Pick out the lines below with "your" and list them.
--- Provided records Enclosed Below ---
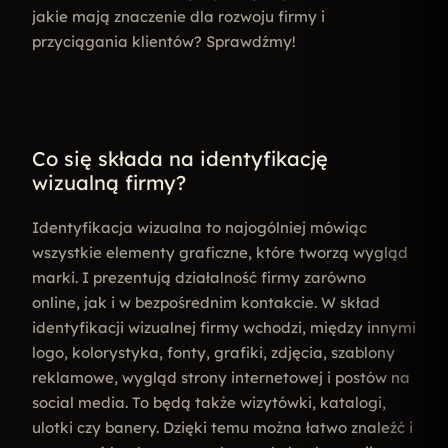
jakie mają znaczenie dla rozwoju firmy i
przyciągania klientów? Sprawdźmy!
Co się składa na identyfikację
wizualną firmy?
Identyfikacja wizualna to najogólniej mówiąc
wszystkie elementy graficzne, które tworzą wygląd
marki. I prezentują działalność firmy zarówno
online, jak i w bezpośrednim kontakcie. W skład
identyfikacji wizualnej firmy wchodzi, między innymi
logo, kolorystyka, fonty, grafiki, zdjęcia, szablony
reklamowe, wygląd strony internetowej i postów na
social media. To będą także wizytówki, katalogi,
ulotki czy banery. Dzięki temu można łatwo znaleźć i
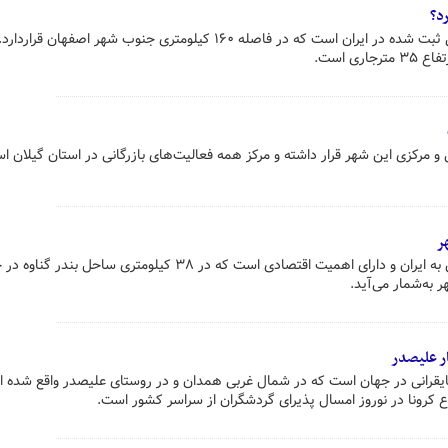
د؟
آبشار سمیرم نود و یکمین اثر طبیعی ثبت شده در ایران است که در فاصله ۱۶۰ کیلومتری جنوب شهر اصفهان قر
ری است.
و مرکزی این شهر قرار داشته و مرکز همه فعالیت‌های بازرگانی در استان گیلان ا
ر
جزیره خارگ جزیره‌ای مسکونی متعلق به ایران و دارای اهمیت اقتصادی است که در ۳۸ کیلومتری ساحل بندر
ر به‌شمار می‌آید.
ر علیصدر
 قایقرانی در جهان است که در شمال غربی همدان و در روستای علیصدر واقع شده 
 کرونا در نوروز امسال پذیرای گردشگران از سراسر کشور است.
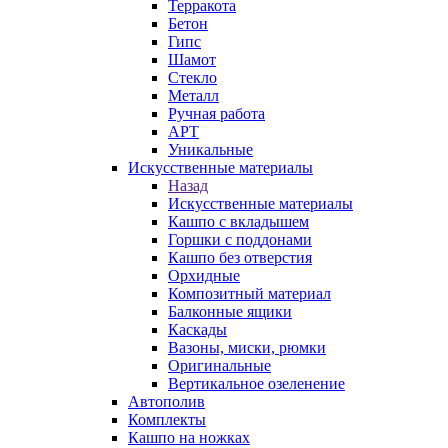
Терракота
Бетон
Гипс
Шамот
Стекло
Металл
Ручная работа
АРТ
Уникальные
Искусственные материалы
Назад
Искусственные материалы
Кашпо с вкладышем
Горшки с поддонами
Кашпо без отверстия
Орхидные
Композитный материал
Балконные ящики
Каскады
Вазоны, миски, рюмки
Оригинальные
Вертикальное озеленение
Автополив
Комплекты
Кашпо на ножках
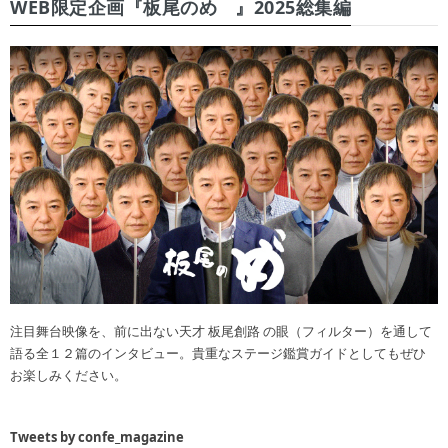
WEB限定企画『板尾のめ゙』2025総集編
注目舞台映像を、前に出ない天才 板尾創路 の眼（フィルター）を通して
語る全１２篇のインタビュー。貴重なステージ鑑賞ガイドとしてもぜひ
お楽しみください。
Tweets by confe_magazine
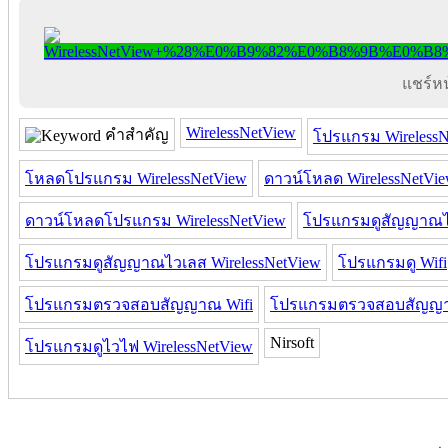
แชร์หน้
WirelessNetView
คำสำคัญ
โปรแกรม WirelessN
โหลดโปรแกรม WirelessNetView
ดาวน์โหลด WirelessNetVi
ดาวน์โหลดโปรแกรม WirelessNetView
โปรแกรมดูสัญญาณ
โปรแกรมดูสัญญาณไวเลส WirelessNetView
โปรแกรมดู Wifi
โปรแกรมตรวจสอบสัญญาณ Wifi
โปรแกรมตรวจสอบสัญญาณ
Nirsoft
โปรแกรมดูไวไฟ WirelessNetView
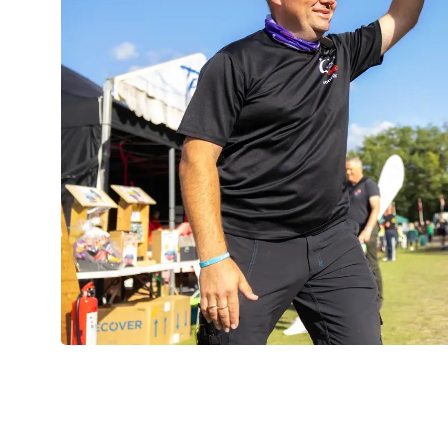
Kom med til Stafet F
Stafet For Livet er en landsdækkende begivenhed,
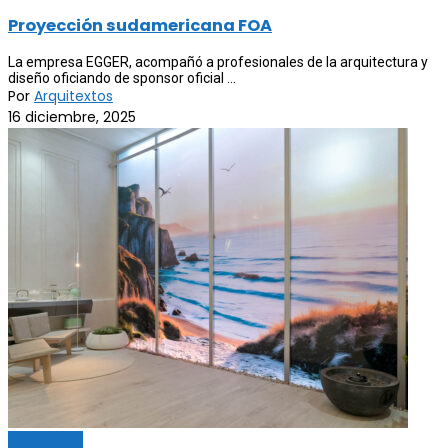
Proyección sudamericana FOA
La empresa EGGER, acompañó a profesionales de la arquitectura y
diseño oficiando de sponsor oficial ...
Por
Arquitextos
16 diciembre, 2025
Actualidad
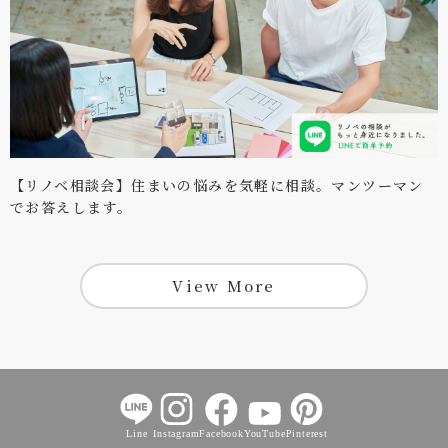
【リノベ相談会】住まいの悩みを気軽に相談。マンツーマン
でお答えします。
View More
Line
Instagram
Facebook
YouTube
Pinterest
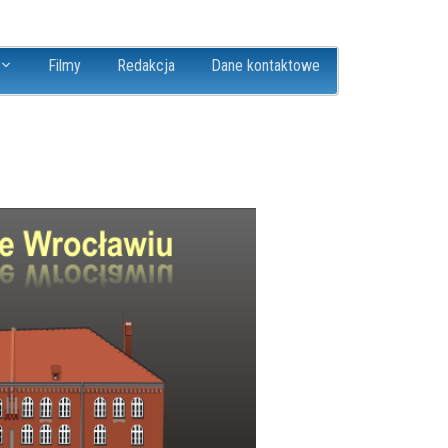
Filmy
Redakcja
Dane kontaktowe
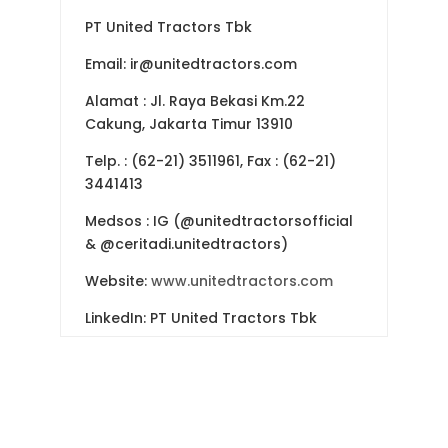
PT United Tractors Tbk
Email: ir@unitedtractors.com
Alamat
: Jl. Raya Bekasi Km.22
Cakung, Jakarta Timur 13910
Telp.
: (62-21) 3511961, Fax : (62-21)
3441413
Medsos
: IG (@unitedtractorsofficial
& @ceritadi.unitedtractors)
Website:
www.unitedtractors.com
LinkedIn: PT United Tractors Tbk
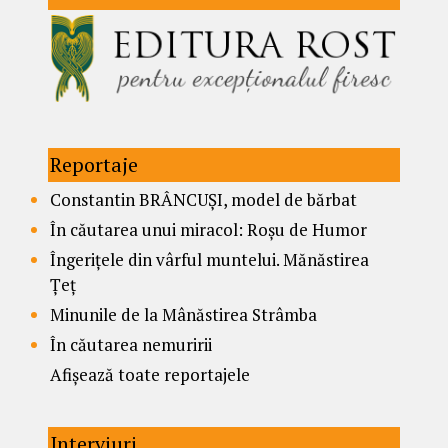
Reportaje
Constantin BRÂNCUȘI, model de bărbat
În căutarea unui miracol: Roșu de Humor
Îngerițele din vârful muntelui. Mănăstirea
Țeț
Minunile de la Mânăstirea Strâmba
În căutarea nemuririi
Afișează toate reportajele
Interviuri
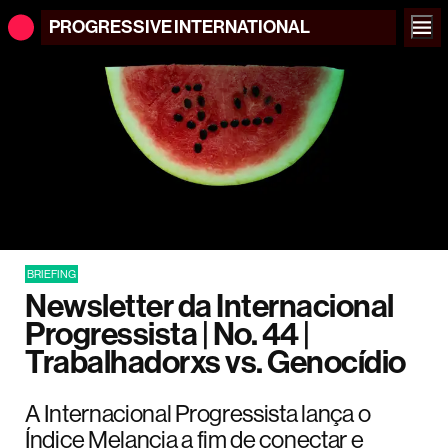
PROGRESSIVE
INTERNATIONAL
BRIEFING
Newsletter da Internacional
Progressista | No. 44 |
Trabalhadorxs vs. Genocídio
A Internacional Progressista lança o
Índice Melancia a fim de conectar e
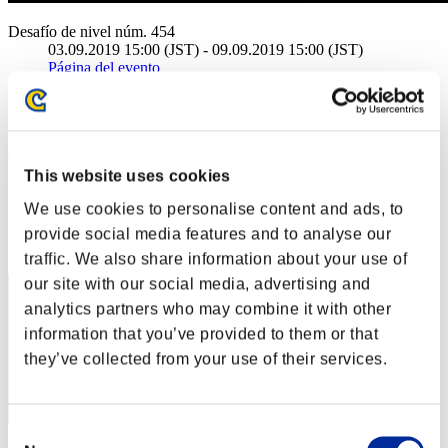
Desafío de nivel núm. 454
03.09.2019 15:00 (JST) - 09.09.2019 15:00 (JST)
Página del evento
Solo
Cooperativo
(Los rankings se actualizan cada 6 horas.)
This website uses cookies
Rankings
We use cookies to personalise content and ads, to
Posición
provide social media features and to analyse our
31
traffic. We also share information about your use of
our site with our social media, advertising and
analytics partners who may combine it with other
information that you’ve provided to them or that
they’ve collected from your use of their services.
Consent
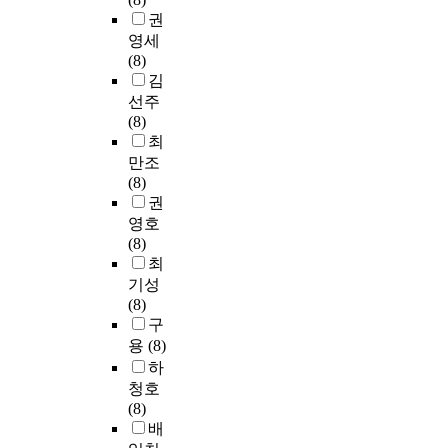
권
영세
(8)
김
선주
(8)
최
만조
(8)
권
영호
(8)
최
기성
(8)
구
용
(8)
하
청호
(8)
배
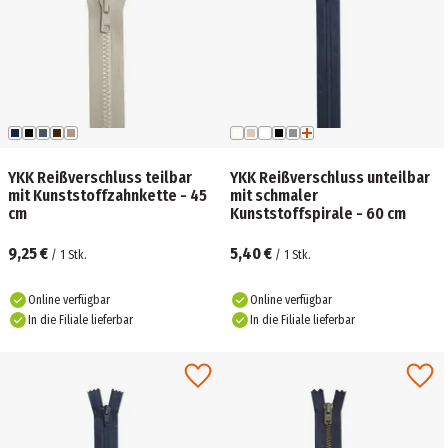
YKK Reißverschluss teilbar
YKK Reißverschluss unteilbar
mit Kunststoffzahnkette - 45
mit schmaler
cm
Kunststoffspirale - 60 cm
9,25 €
5,40 €
/
1
Stk.
/
1
Stk.
Online verfügbar
Online verfügbar
In die Filiale lieferbar
In die Filiale lieferbar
--- End of Enclosed Provided records ---
Task output
traffic. We also share information about your use of
they’ve collected from your use of their services.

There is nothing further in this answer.